Dit verhaal gaat over de carriere van Meijer Smeer. Hij was dirigent met veel passie en grotendeels autodidact! Dit verhaal stond eerder in de Misjpoge, het tijdschrift van de Nederlandse Kring voor Joodse Genealogie (2015-4). MAAR nu met nieuwe foto's!
Meijer Smeer, dirigent van de Tugelaweg
Van plateelbakker tot dirigent!
”Er gaat van uit een gloed en bezieling, iets wat bekoort en treft, wat het harte raakt en het gemoed streelt, het Joodsch gevoel is hieraan zeker niet vreemd, het sentiment treedt hierbij naar voren en mist haar uitwerking niet.”(1)
Dit citaat uit 1926 komt uit een lange toespraak van de commissaris van Politie: Ploos van Amstel. Hij spreekt over Mannenzangvereniging Transvaal dat onder de bezielende leiding staat van een bijzondere dirigent: Meijer Smeer.
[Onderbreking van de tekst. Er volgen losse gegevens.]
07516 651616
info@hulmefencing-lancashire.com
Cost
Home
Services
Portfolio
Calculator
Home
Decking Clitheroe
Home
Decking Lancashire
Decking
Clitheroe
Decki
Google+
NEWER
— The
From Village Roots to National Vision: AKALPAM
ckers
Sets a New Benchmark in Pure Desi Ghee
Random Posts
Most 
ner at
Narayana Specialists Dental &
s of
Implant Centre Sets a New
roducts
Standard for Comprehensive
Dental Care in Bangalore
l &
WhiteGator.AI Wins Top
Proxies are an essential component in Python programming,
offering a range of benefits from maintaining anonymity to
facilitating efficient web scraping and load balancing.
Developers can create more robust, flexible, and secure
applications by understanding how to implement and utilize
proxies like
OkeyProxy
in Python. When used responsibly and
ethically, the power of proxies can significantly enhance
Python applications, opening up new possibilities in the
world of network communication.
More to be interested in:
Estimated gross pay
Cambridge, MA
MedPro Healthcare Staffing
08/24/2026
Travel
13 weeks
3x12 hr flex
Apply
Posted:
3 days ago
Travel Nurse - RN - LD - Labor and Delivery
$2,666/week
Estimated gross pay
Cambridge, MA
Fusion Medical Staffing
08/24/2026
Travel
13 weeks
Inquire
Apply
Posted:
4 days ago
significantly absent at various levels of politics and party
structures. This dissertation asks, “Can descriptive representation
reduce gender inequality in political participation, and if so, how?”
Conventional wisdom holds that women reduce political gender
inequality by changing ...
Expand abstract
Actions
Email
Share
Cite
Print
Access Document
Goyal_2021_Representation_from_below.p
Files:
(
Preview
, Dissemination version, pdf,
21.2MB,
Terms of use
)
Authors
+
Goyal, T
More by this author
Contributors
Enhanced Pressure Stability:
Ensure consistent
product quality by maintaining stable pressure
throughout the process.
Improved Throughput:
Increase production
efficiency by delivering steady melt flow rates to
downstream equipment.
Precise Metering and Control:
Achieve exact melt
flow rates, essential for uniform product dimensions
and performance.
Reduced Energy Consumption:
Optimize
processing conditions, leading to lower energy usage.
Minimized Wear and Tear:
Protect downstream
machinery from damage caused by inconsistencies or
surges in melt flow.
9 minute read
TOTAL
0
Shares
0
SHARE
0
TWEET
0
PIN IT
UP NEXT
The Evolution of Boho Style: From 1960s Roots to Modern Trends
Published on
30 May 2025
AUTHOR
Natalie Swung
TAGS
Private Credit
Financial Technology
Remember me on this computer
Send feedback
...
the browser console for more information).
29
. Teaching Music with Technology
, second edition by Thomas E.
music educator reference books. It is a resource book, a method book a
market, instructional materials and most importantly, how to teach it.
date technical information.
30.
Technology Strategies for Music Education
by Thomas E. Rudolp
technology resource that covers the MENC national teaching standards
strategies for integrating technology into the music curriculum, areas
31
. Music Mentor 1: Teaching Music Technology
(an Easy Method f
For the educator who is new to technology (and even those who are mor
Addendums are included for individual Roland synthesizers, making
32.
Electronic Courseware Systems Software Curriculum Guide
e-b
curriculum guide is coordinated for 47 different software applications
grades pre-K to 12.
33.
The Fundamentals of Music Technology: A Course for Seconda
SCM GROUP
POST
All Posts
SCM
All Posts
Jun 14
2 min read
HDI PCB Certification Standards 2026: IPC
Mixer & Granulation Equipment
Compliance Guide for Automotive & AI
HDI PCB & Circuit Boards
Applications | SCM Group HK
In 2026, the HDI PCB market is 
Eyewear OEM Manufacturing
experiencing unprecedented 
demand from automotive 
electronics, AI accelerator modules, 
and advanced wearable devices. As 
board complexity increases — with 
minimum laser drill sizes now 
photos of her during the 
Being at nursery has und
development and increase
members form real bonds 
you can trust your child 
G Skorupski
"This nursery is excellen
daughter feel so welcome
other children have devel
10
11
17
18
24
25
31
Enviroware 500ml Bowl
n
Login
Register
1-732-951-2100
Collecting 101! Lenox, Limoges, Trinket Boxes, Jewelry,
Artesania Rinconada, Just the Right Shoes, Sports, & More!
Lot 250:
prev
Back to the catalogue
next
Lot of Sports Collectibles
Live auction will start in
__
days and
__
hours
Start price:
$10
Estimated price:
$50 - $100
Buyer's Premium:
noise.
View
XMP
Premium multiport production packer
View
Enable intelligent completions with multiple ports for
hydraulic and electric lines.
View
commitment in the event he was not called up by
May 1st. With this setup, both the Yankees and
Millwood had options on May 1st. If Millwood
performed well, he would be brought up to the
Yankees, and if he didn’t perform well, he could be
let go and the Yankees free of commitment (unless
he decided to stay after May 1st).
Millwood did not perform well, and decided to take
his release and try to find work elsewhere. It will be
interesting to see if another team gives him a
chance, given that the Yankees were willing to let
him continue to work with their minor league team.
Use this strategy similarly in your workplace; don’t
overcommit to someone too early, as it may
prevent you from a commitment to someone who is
Deze vergeten dirigent heeft veel koren, vooral van socialistisch signatuur, geleid
Meijer Smeer werd geboren in de Uilenburgerstraat op 8 september 1886 als jongste zoon van Aron Smeer en Anna Rozina de Korte.(2)
Of Meijer naar school is geweest, is niet bekend. De leerplicht bestond nog niet, die werd pas in 1901 ingevoerd. Zijn muzikale carrière is pas op latere leeftijd van de grond gekomen. Vanaf zijn 10e jaar werkt hij, aanvankelijk als leerling, bij de Amsterdamsche Plateelbakkerij 'De Distel' (adres: Nieuwe Lijnbaansgracht 35-36-37, later werd dit Valckenierstraat), in het begin als plateelbakker (maker van geglazuurd aardewerk). De Distel is opgericht in 1895 door Jacobus Mozes Lob een Joodse ondernemer. Dit was de enige Joodse aardewerkfabriek van Nederland.(3)
De Distel maakte naast artistiek aardewerk ook tegeltableaus. Veel tegeltableaus, in Art Nouveau stijl, zijn nu nog terug te vinden in bekende gebouwen zoals de Diamantbeurs en het American Hotel in Amsterdam. Ook de Bijenkorf en Krasnapolsky bestelden tegeltableaus bij De Distel.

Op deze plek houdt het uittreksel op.